After 18 months in Slovenia with FC Koper, Belima returned to the Iberian Peninsula on 31 July 2017, signing for Leixões S.C. of Portugal's LigaPro for one year with the option of a second. He scored four times in 24 games for the club from Matosinhos – including the only one of a home victory over F.C. Paços de Ferreira in the Taça da Liga groups on 20 September – before making the journey back to the previous country to NK Domžale.

On 28 January 2019 Belima was back in Portugal's second tier, with G.D. Estoril Praia.
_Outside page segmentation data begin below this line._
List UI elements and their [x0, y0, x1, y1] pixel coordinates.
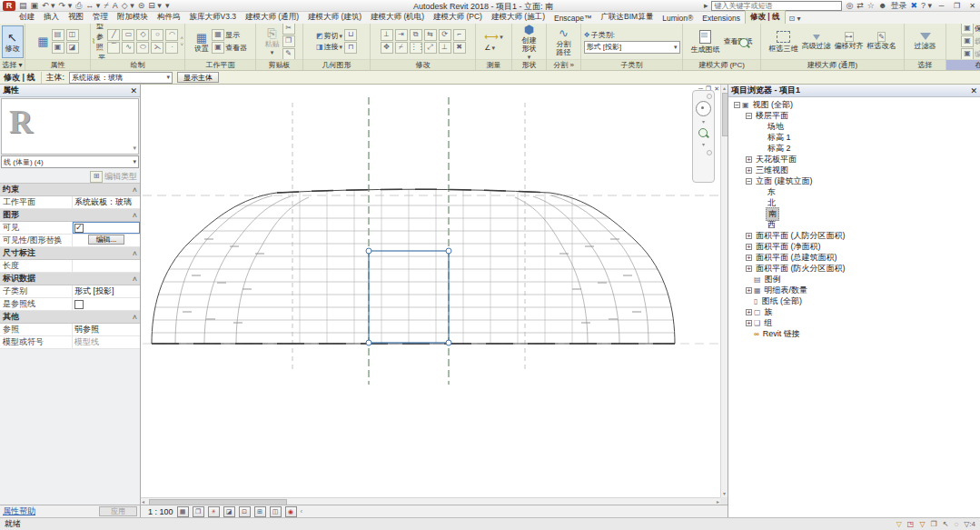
rotate-icon[interactable]: ⟳ [439, 29, 451, 41]
property-value[interactable] [73, 260, 140, 272]
expand-icon[interactable]: + [746, 167, 752, 174]
reveal-hidden-elements-icon[interactable]: ◉ [285, 506, 297, 517]
draw-ellipse-icon[interactable]: ⬭ [136, 42, 149, 54]
property-value[interactable] [73, 298, 140, 310]
measure-icon[interactable]: ↔ ▾ [85, 1, 100, 11]
select-links-icon[interactable]: ❐ [931, 520, 937, 528]
property-value[interactable]: 系统嵌板：玻璃 [73, 196, 140, 208]
panel-label-select[interactable]: 选择 ▾ [0, 59, 25, 70]
property-section-header[interactable]: 标识数据˄ [0, 273, 140, 285]
box-rename-button[interactable]: ✎ 框选改名 [866, 33, 897, 50]
draw-reference-line-button[interactable]: ⌇参照 [92, 32, 105, 52]
draw-pick-line-icon[interactable]: ⋋ [151, 42, 163, 54]
draw-arc-icon[interactable]: ◠ [165, 29, 178, 41]
property-value[interactable] [73, 222, 140, 234]
ribbon-tab[interactable]: 构件坞 [153, 11, 185, 24]
filter-button[interactable]: 过滤器 [914, 33, 937, 50]
show-workplane-button[interactable]: ▦显示 [212, 29, 247, 41]
panel-label-bim-general[interactable]: 建模大师 (通用) [761, 59, 904, 70]
demolish-icon[interactable]: ⊓ [344, 42, 357, 54]
draw-polygon-icon[interactable]: ◇ [136, 29, 149, 41]
property-value[interactable]: 编辑... [73, 235, 140, 246]
restore-button[interactable]: ❐ [951, 2, 963, 10]
paste-button[interactable]: ⎘ 粘贴▾ [264, 26, 281, 56]
text-icon[interactable]: A [113, 1, 118, 11]
expand-icon[interactable]: + [746, 156, 752, 163]
draw-point-icon[interactable]: · [165, 42, 178, 54]
family-types-icon[interactable]: ▤ [52, 29, 64, 41]
crop-view-icon[interactable]: ⊡ [239, 506, 251, 517]
elevation-view-south[interactable] [141, 85, 720, 497]
ribbon-tab[interactable]: 插入 [39, 11, 64, 24]
edit-mass-button[interactable]: ▣编辑 [961, 48, 980, 59]
panel-label-modify[interactable]: 修改 [371, 59, 475, 70]
expand-icon[interactable]: + [746, 255, 752, 261]
draw-circle-icon[interactable]: ○ [151, 29, 163, 41]
expand-icon[interactable]: + [746, 244, 752, 250]
property-section-header[interactable]: 约束˄ [0, 184, 140, 196]
mirror-icon[interactable]: ⇆ [424, 29, 437, 41]
help-icon[interactable]: ? ▾ [921, 1, 932, 11]
tree-item-标高-2[interactable]: 标高 2 [730, 143, 980, 154]
ribbon-tab[interactable]: 建模大师 (施工) [487, 11, 549, 24]
offset-icon[interactable]: ⇥ [395, 29, 408, 41]
tree-item-楼层平面[interactable]: −楼层平面 [730, 110, 980, 121]
visibility-icon[interactable]: ◫ [66, 29, 79, 41]
vertical-scrollbar[interactable]: ▴ ▾ [720, 85, 728, 497]
property-value[interactable]: 模型线 [73, 336, 140, 348]
favorites-star-icon[interactable]: ☆ [867, 1, 875, 11]
tree-item-三维视图[interactable]: +三维视图 [730, 165, 980, 175]
delete-icon[interactable]: ✖ [453, 42, 466, 54]
advanced-filter-button[interactable]: 高级过滤 [801, 34, 832, 50]
collapse-icon[interactable]: − [746, 178, 752, 185]
tree-item-组[interactable]: +❏组 [730, 317, 980, 328]
steering-wheel-icon[interactable] [696, 101, 711, 116]
draw-model-line-button[interactable]: ⌇模型 [92, 24, 105, 31]
sync-icon[interactable]: ⊜ [138, 1, 145, 11]
ribbon-tab[interactable]: 建模大师 (PC) [429, 11, 487, 24]
type-selector-dropdown[interactable]: 线 (体量) (4)▾ [1, 155, 139, 168]
exclude-options-icon[interactable]: ▽ [919, 520, 925, 528]
minimize-button[interactable]: ─ [935, 2, 947, 10]
tree-item-族[interactable]: +▢族 [730, 306, 980, 317]
property-section-header[interactable]: 其他˄ [0, 311, 140, 324]
ribbon-tab[interactable]: 视图 [64, 11, 88, 24]
ribbon-tab[interactable]: Extensions [698, 13, 745, 24]
drawing-area[interactable]: ─ ❐ ✕ ▾ ▾ ▴ ▾ ◂ ▸ [141, 85, 728, 505]
ribbon-tab[interactable]: Lumion® [658, 13, 698, 24]
design-options-icon[interactable]: ◳ [907, 520, 915, 528]
tree-item-label[interactable]: Revit 链接 [761, 328, 802, 340]
move-icon[interactable]: ✥ [381, 42, 393, 54]
set-workplane-button[interactable]: ▦ 设置 [193, 31, 210, 53]
property-section-header[interactable]: 图形˄ [0, 209, 140, 222]
open-icon[interactable]: ▤ [19, 1, 27, 11]
panel-label-divide[interactable]: 分割 » [547, 59, 580, 70]
ribbon-tab[interactable]: 创建 [15, 11, 39, 24]
match-type-icon[interactable]: ✎ [282, 48, 295, 59]
viewbar-collapse-icon[interactable]: ‹ [301, 508, 303, 515]
property-value[interactable]: 形式 [投影] [73, 285, 140, 297]
selection-filter-icon[interactable]: ▽:4 [964, 520, 975, 528]
sign-in-label[interactable]: 登录 [890, 1, 906, 11]
exchange-apps-icon[interactable]: ✖ [910, 1, 917, 11]
tree-item-天花板平面[interactable]: +天花板平面 [730, 154, 980, 165]
scale-control[interactable]: 1 : 100 [148, 507, 173, 516]
offset-align-button[interactable]: ⊶ 偏移对齐 [834, 33, 865, 50]
angle-dimension-button[interactable]: ∠▾ [484, 44, 502, 52]
panel-label-shape[interactable]: 形状 [512, 59, 546, 70]
properties-close-icon[interactable]: ✕ [130, 86, 137, 95]
collapse-icon[interactable]: − [734, 102, 740, 108]
ribbon-tab[interactable]: 广联达BIM算量 [597, 11, 658, 24]
tree-item-面积平面-(防火分区面积)[interactable]: +面积平面 (防火分区面积) [730, 263, 980, 274]
properties-palette-button[interactable]: ▦ [36, 35, 49, 48]
tree-item-南[interactable]: 南 [730, 208, 980, 219]
print-icon[interactable]: ⎙ [75, 1, 82, 11]
visual-style-icon[interactable]: ❐ [193, 506, 204, 517]
tree-item-面积平面-(总建筑面积)[interactable]: +面积平面 (总建筑面积) [730, 252, 980, 263]
scale-icon[interactable]: ⤢ [424, 42, 437, 54]
temporary-hide-isolate-icon[interactable]: ◫ [270, 506, 282, 517]
create-form-button[interactable]: ⬢ 创建 形状▾ [521, 24, 538, 59]
checkbox-unchecked-icon[interactable] [74, 300, 84, 309]
undo-icon[interactable]: ↶ ▾ [42, 1, 55, 11]
mass-dome-outline[interactable] [152, 189, 675, 344]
He scored once in the remainder of the season, albeit in the 4–2 loss at Penafiel that ended the team's hope of promotion to the Primeira Liga.

==International career==
Belima made his international debut for Equatorial Guinea on 16 November 2013 in a friendly against his birth country Spain in Malabo; he was a last-minute substitute for Juvenal Edjogo Owono in the 2–1 loss. The game was however stricken from the FIFA records as the host team had not given sufficient notice that the referee would be a compatriot.

Equatorial Guinea were given the hosting rights to the 2015 Africa Cup of Nations when Morocco withdrew due to the Ebola virus epidemic, and Belima was named in their squad. He was a substitute in the opening match against the Congo and the quarter-final, before starting the semi-final and play-off as the team came fourth.